Embora a propaganda eleitoral em rádio e TV tenha início em 28 de agosto, o tempo destinado a cada candidatura será definido somente após 15 de agosto, prazo final para o registro das candidaturas na Justiça Eleitoral.
A distribuição do tempo de propaganda leva em consideração a composição da Câmara dos Deputados. Conforme as regras eleitorais, 90% do tempo é dividido proporcionalmente ao número de deputados federais eleitos por cada partido ou federação nas eleições de 2022, enquanto os 10% restantes são distribuídos de forma igualitária entre as legendas que cumpriram a cláusula de desempenho prevista na legislação.
Entre as maiores representações na Câmara estão a Federação União Progressista (União Brasil e PP), com 104 deputados; o PL, com 98 parlamentares; a Federação Brasil da Esperança (PT, PCdoB e PV), com 81; o PSD, com 42; além de MDB e Republicanos, ambos com 41 deputados.
Com base nesses critérios, a Coligação Brasil da Esperança terá o maior tempo de propaganda eleitoral, com 3 minutos e 39 segundos por bloco. Em seguida aparecem a coligação Pelo Bem do Brasil (Republicanos, Progressistas e PL), com 2 minutos e 38 segundos; a Brasil para Todos (PSDB/Cidadania, MDB e Podemos), com 2 minutos e 20 segundos; União Brasil, com 2 minutos e 10 segundos; PDT, com 52 segundos; PTB, com 25 segundos; e o Partido Novo, com 22 segundos.
A tabela também será utilizada como referência para definir quais candidatos terão participação obrigatória nos debates eleitorais.
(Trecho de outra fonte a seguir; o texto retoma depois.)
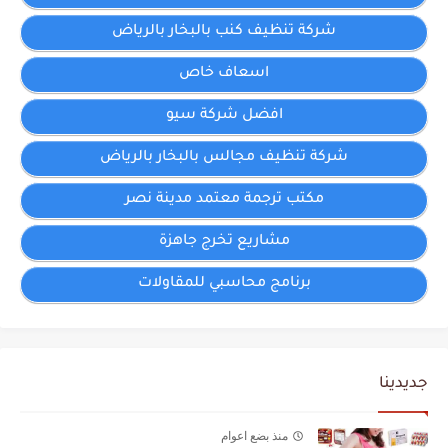
شركة تنظيف كنب بالبخار بالرياض
اسعاف خاص
افضل شركة سيو
شركة تنظيف مجالس بالبخار بالرياض
مكتب ترجمة معتمد مدينة نصر
مشاريع تخرج جاهزة
برنامج محاسبي للمقاولات
جديدينا
منذ بضع اعوام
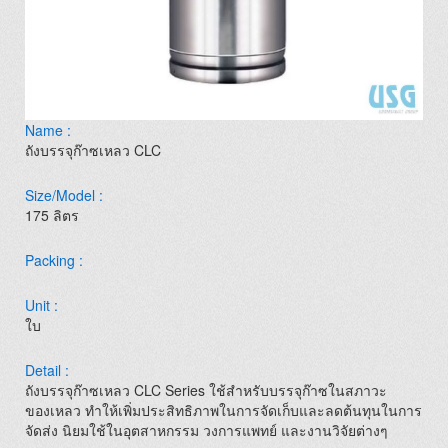
Name :
ถังบรรจุก๊าซเหลว CLC
Size/Model :
175 ลิตร
Packing :
Unit :
ใบ
Detail :
ถังบรรจุก๊าซเหลว CLC Series ใช้สำหรับบรรจุก๊าซในสภาวะ
ของเหลว ทำให้เพิ่มประสิทธิภาพในการจัดเก็บและลดต้นทุนในการ
จัดส่ง นิยมใช้ในอุตสาหกรรม วงการแพทย์ และงานวิจัยต่างๆ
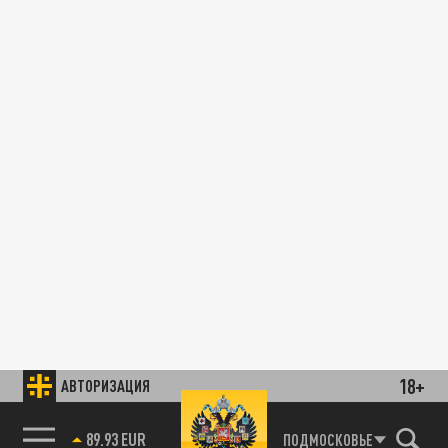
18+
АВТОРИЗАЦИЯ
89.93 EUR
ПОДМОСКОВЬЕ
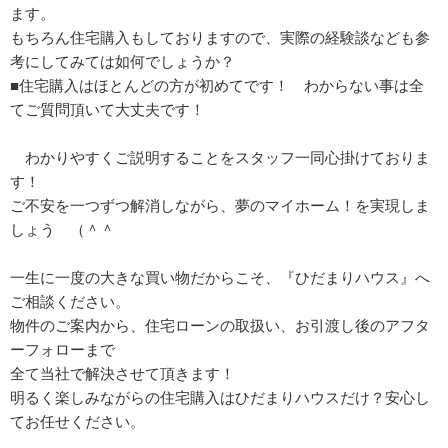
ます。
もちろん住宅購入もしておりますので、実際の経験談なども参
考にしてみては如何でしょうか？
■住宅購入はほとんどの方が初めてです！ わからない事は全
てご質問頂いて大丈夫です！
わかりやすくご説明することをスタッフ一同心掛けておりま
す！
ご不安を一つずつ解消しながら、夢のマイホーム！を実現しま
しょう （＾＾
一生に一度の大きな買い物だからこそ、『ひだまりハウス』へ
ご相談ください。
物件のご案内から、住宅ローンの取扱い、お引渡し後のアフタ
ーフォローまで
全て当社で解決させて頂きます！
明るく楽しみながらの住宅購入はひだまりハウスだけ？安心し
てお任せください。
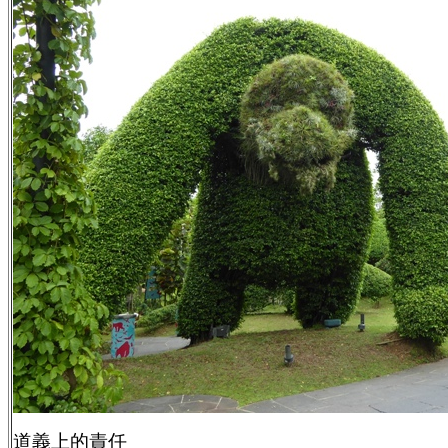
道義上的責任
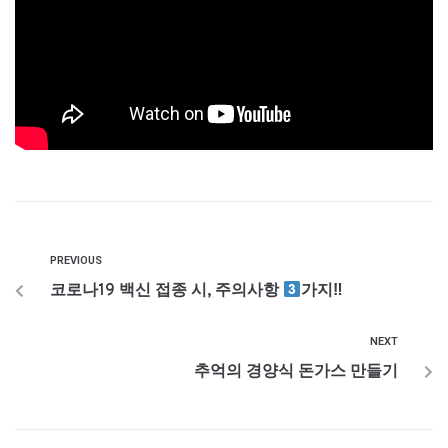
PREVIOUS
코로나19 백신 접종 시, 주의사항
가지‼
NEXT
추억의 경양식 돈가스 만들기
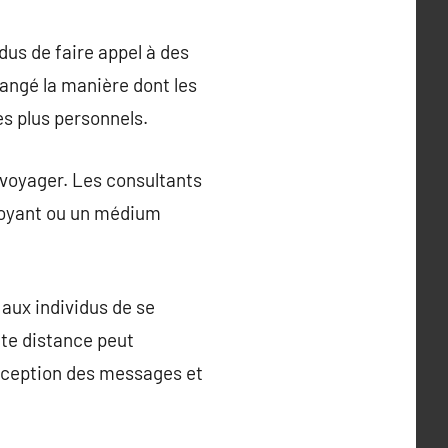
dus de faire appel à des
angé la manière dont les
es plus personnels.
 voyager. Les consultants
 voyant ou un médium
aux individus de se
tte distance peut
éception des messages et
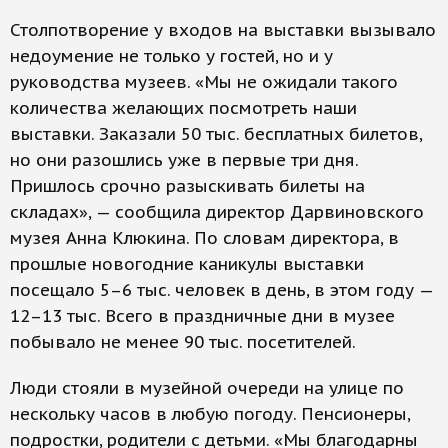
Столпотворение у входов на выставки вызывало
недоумение не только у гостей, но и у
руководства музеев. «Мы не ожидали такого
количества желающих посмотреть наши
выставки. Заказали 50 тыс. бесплатных билетов,
но они разошлись уже в первые три дня.
Пришлось срочно разыскивать билеты на
складах», — сообщила директор Дарвиновского
музея Анна Клюкина. По словам директора, в
прошлые новогодние каникулы выставки
посещало 5–6 тыс. человек в день, в этом году —
12–13 тыс. Всего в праздничные дни в музее
побывало не менее 90 тыс. посетителей.
Люди стояли в музейной очереди на улице по
нескольку часов в любую погоду. Пенсионеры,
подростки, родители с детьми. «Мы благодарны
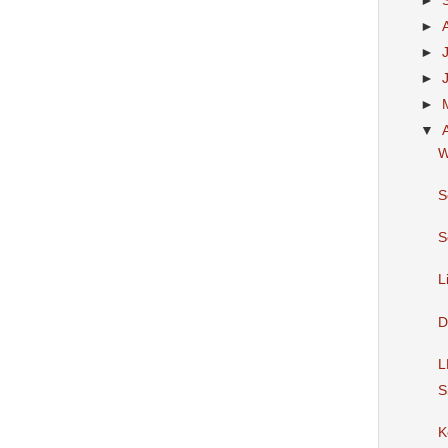
►
►
►
►
►
▼
W
S
S
L
D
L
S
K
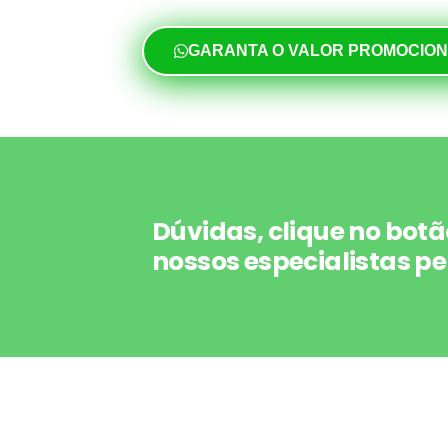
GARANTA O VALOR PROMOCIO
Dúvidas, clique no botã
nossos especialistas pe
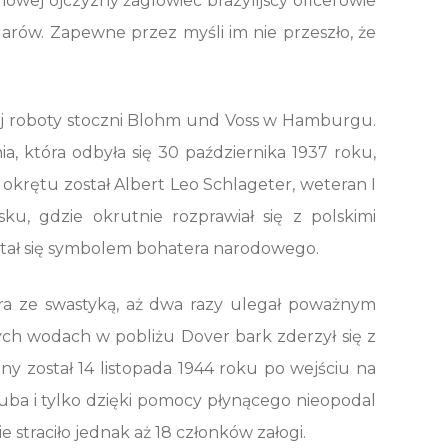
nowej ojczyzny żaglowiec brazylijscy oficerowie
dolarów. Zapewne przez myśli im nie przeszło, że
ej roboty stoczni Blohm und Voss w Hamburgu.
, która odbyła się 30 października 1937 roku,
krętu został Albert Leo Schlageter, weteran I
ku, gdzie okrutnie rozprawiał się z polskimi
stał się symbolem bohatera narodowego.
era ze swastyką, aż dwa razy ulegał poważnym
ych wodach w pobliżu Dover bark zderzył się z
y został 14 listopada 1944 roku po wejściu na
uba i tylko dzięki pomocy płynącego nieopodal
 straciło jednak aż 18 członków załogi.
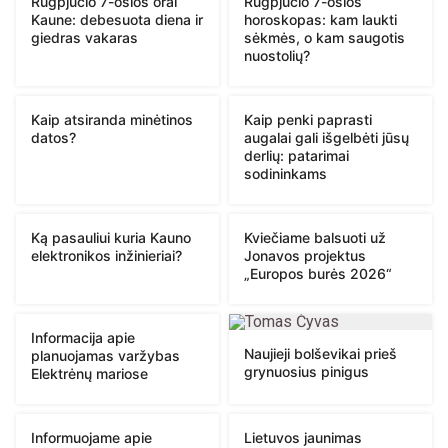
Rugpjūčio 7-osios orai
Rugpjūčio 7-osios
Kaune: debesuota diena ir
horoskopas: kam laukti
giedras vakaras
sėkmės, o kam saugotis
nuostolių?
Kaip atsiranda minėtinos
Kaip penki paprasti
datos?
augalai gali išgelbėti jūsų
derlių: patarimai
sodininkams
Ką pasauliui kuria Kauno
Kviečiame balsuoti už
elektronikos inžinieriai?
Jonavos projektus
„Europos burės 2026“
Informacija apie
Naujieji bolševikai prieš
planuojamas varžybas
grynuosius pinigus
Elektrėnų mariose
Informuojame apie
Lietuvos jaunimas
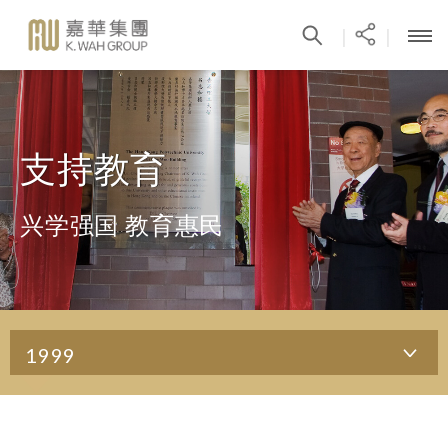
|
|
支持教育
兴学强国 教育惠民
1999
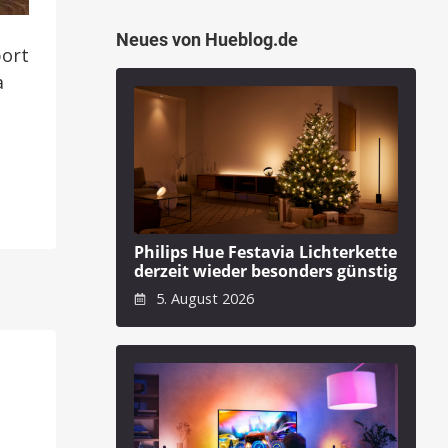
Neues von Hueblog.de
port
a
Philips Hue Festavia Lichterkette
derzeit wieder besonders günstig
5. August 2026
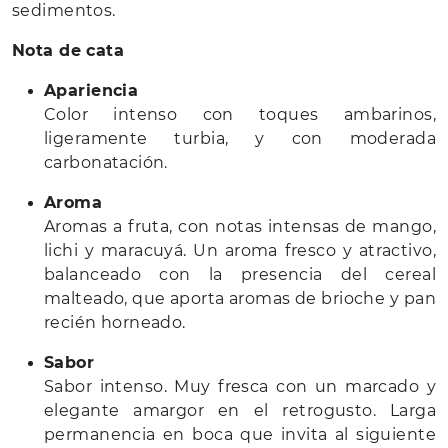
sedimentos.
Nota de cata
Apariencia
Color intenso con toques ambarinos,
ligeramente turbia, y con moderada
carbonatación.
Aroma
Aromas a fruta, con notas intensas de mango,
lichi y maracuyá. Un aroma fresco y atractivo,
balanceado con la presencia del cereal
malteado, que aporta aromas de brioche y pan
recién horneado.
Sabor
Sabor intenso. Muy fresca con un marcado y
elegante amargor en el retrogusto. Larga
permanencia en boca que invita al siguiente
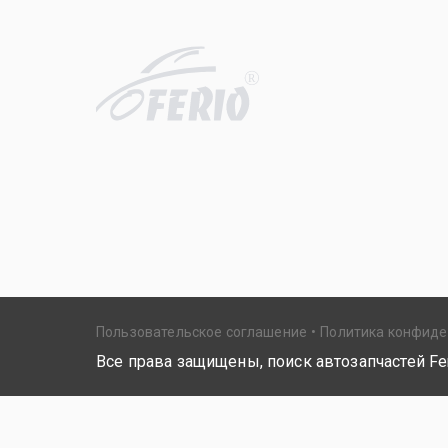
R
Пользовательское соглашение
Политика конфид
Все права защищены, поиск автозапчастей Fer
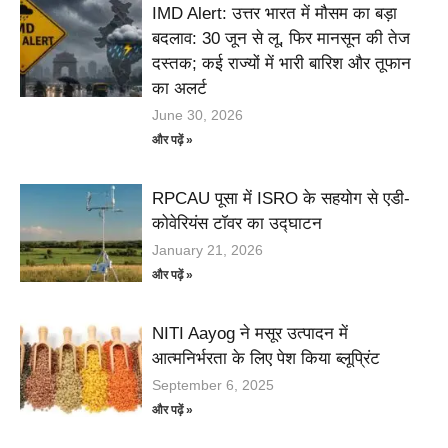
IMD Alert: उत्तर भारत में मौसम का बड़ा
बदलाव: 30 जून से लू, फिर मानसून की तेज
दस्तक; कई राज्यों में भारी बारिश और तूफान
का अलर्ट
June 30, 2026
और पढ़ें »
RPCAU पूसा में ISRO के सहयोग से एडी-
कोवेरियंस टॉवर का उद्घाटन
January 21, 2026
और पढ़ें »
NITI Aayog ने मसूर उत्पादन में
आत्मनिर्भरता के लिए पेश किया ब्लूप्रिंट
September 6, 2025
और पढ़ें »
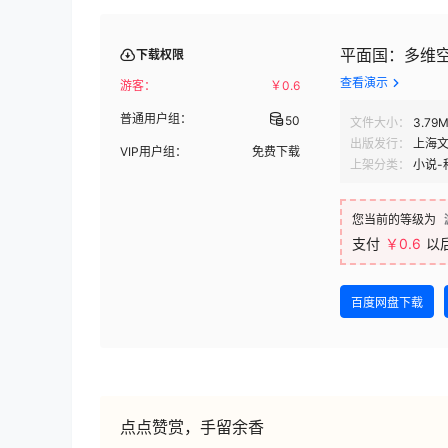
平面国：多维空间传
下载权限
查看演示
游客：
￥
0.6
普通用户组：
50
文件大小：
3.79
出版发行：
上海
VIP用户组：
免费下载
上架分类：
小说-
您当前的等级为
支付
￥0.6
以
百度网盘下载
点点赞赏，手留余香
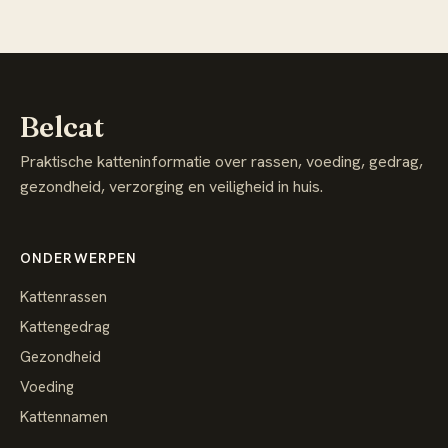
Belcat
Praktische katteninformatie over rassen, voeding, gedrag,
gezondheid, verzorging en veiligheid in huis.
ONDERWERPEN
Kattenrassen
Kattengedrag
Gezondheid
Voeding
Kattennamen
Nesse caso, o cálculo considera a representação dos partidos e federações no Congresso Nacional, levando em conta 510 deputados federais e 81 senadores que integram legendas com desempenho suficiente para atender às exigências da legislação.
Para ter acesso ao tempo de propaganda eleitoral e aos recursos do Fundo Partidário, os partidos precisaram cumprir a cláusula de desempenho estabelecida com base no resultado das eleições de 2022. A legislação prevê que esse critério será gradualmente mais rigoroso nas próximas eleições, elevando as exigências mínimas de votação nacional ou de representação na Câmara dos Deputados.